I agree with your comment about creating a branch for embedded-hal 1.0.0-alpha.

If I had had the time to do actual development here, instead of just coordinating contributors, throwing out the OpenOCD/GDB config and replacing it with one of those other options would have been the first thing I did (as the mandatory prerequisite for whatever else I was going to do grin).

Same. I almost got it working today. probe-run worked perfectly, whereas the vs code extension was able to flash but didn't seem to handle bp and stepping reliably. I asked for help on #probe-rs:matrix.org.

maximeborges commented 2 years ago

Hi, I haven't had a lot of experience with Rust at the moment, and still struggling with some complex traits/macro stuff that we can find in those HALs, but definitely willing to learn more in the future. Maybe having a few new maintainairs coming along at the same time could be nice, so they could discuss about the best solutions together will they get more confortable at the maintainer's job. I could help with that, but wouldn't be very confident to do the job alone.

hannobraun commented 2 years ago

Hey folks!

Despite some interest, we haven't found a solution for my succession yet (is that the right word? makes me sound like some kind of king). Unfortunately, I'm really busy with Fornjot now, and I find it harder and harder to justify spending time to maintain a project that I haven't used in years.

Plus, given my lack of a test setup and deteriorating knowledge of the hardware, there's not much I can do anymore, except ask contributors how well-understood and well-tested their change is, and press merge if they give me the go-ahead. Anyone else can do that too, and anyone actually using the hardware can bring more expertise to the table than I can.

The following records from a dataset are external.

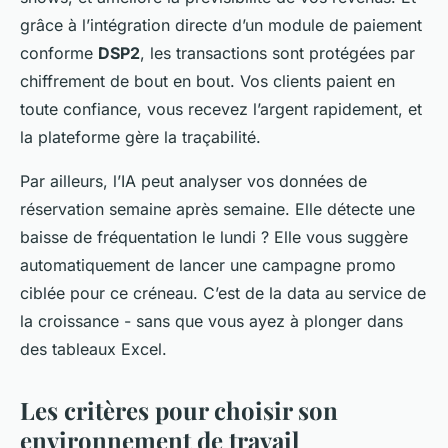
grâce à l’intégration directe d’un module de paiement
conforme
DSP2
, les transactions sont protégées par
chiffrement de bout en bout. Vos clients paient en
toute confiance, vous recevez l’argent rapidement, et
la plateforme gère la traçabilité.
Par ailleurs, l’IA peut analyser vos données de
réservation semaine après semaine. Elle détecte une
baisse de fréquentation le lundi ? Elle vous suggère
automatiquement de lancer une campagne promo
ciblée pour ce créneau. C’est de la data au service de
la croissance - sans que vous ayez à plonger dans
des tableaux Excel.
Les critères pour choisir son
environnement de travail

To force the issue, I'm stepping down as a maintainer effective immediately. I am happy to assist onboarding new maintainers, and I'll still take care of getting #167, #168, and #169 merged. Other than that, I won't do any more work here, except to point new contributors to this issue.

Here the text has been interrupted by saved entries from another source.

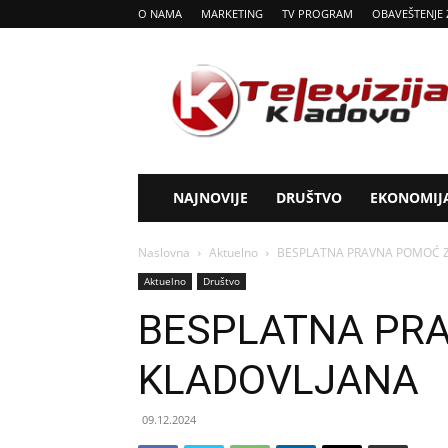
O NAMA
MARKETING
TV PROGRAM
OBAVEŠTENJE 
Tv
Kladovo
NAJNOVIJE
DRUŠTVO
EKONOMIJ
Naslovna
Aktuelno
BESPLATNA PRAVNA POMOĆ Z
Aktuelno
Društvo
BESPLATNA PRA
KLADOVLJANA
09.12.2024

I will stay in @stm32-rs/stm32f7 for the time being, to ensure continuity on the technical/permissions side.

adamgreig commented 2 years ago

Thanks @hannobraun!

I'm around to help with any permissions issues so please don't feel you have to sort anything out on that front.

Perhaps @maximeborges @darryln and @oyren would be interested in helping maintain it together? Let me know and I can sort out team access.

maximeborges commented 2 years ago

Perhaps @maximeborges @darryln and @oyren would be interested in helping maintain it together? Let me know and I can sort out team access.

Would work for me!

eldruin commented 2 years ago

I do not have special knowledge of this hardware but if you are interested, I can join as maintainer here at least to do some reviews and keep the ball rolling. I would rather serve as bridge to embedded-hal/REWG and bring more of a high-level software engineering perspective. Thank you for all your work @hannobraun!

oyren commented 2 years ago

Hey I would hold off here as it is not foreseeable that I will be using a stm32f7 mcu in the near future. Also I don't have a devboard here anymore and as I said my thesis is going to happen.

In addition, I have now found stm32-hal2, where I would like to take a closer look in the future. I like the concept more to develop all product families in one repository, because this way these differences between the developments should not be so big. But that should not be part of this issues.

Good luck to all.

adamgreig commented 2 years ago

I've invited @maximeborges and @eldruin to the stm32f7 team; thank you both! @darryln, if you're still interested just reply here or otherwise let me know and I'll invite you too.

@oyren, no worries, good luck with your thesis!

hannobraun commented 2 years ago

I've made the new team members maintainers in @stm32-rs/stm32f7 (I was the only maintainer in that team previously) and have left the team. I've also unwatched this repository, but feel free to ping me, if you need me for anything!

Thanks everyone, and good luck with the project!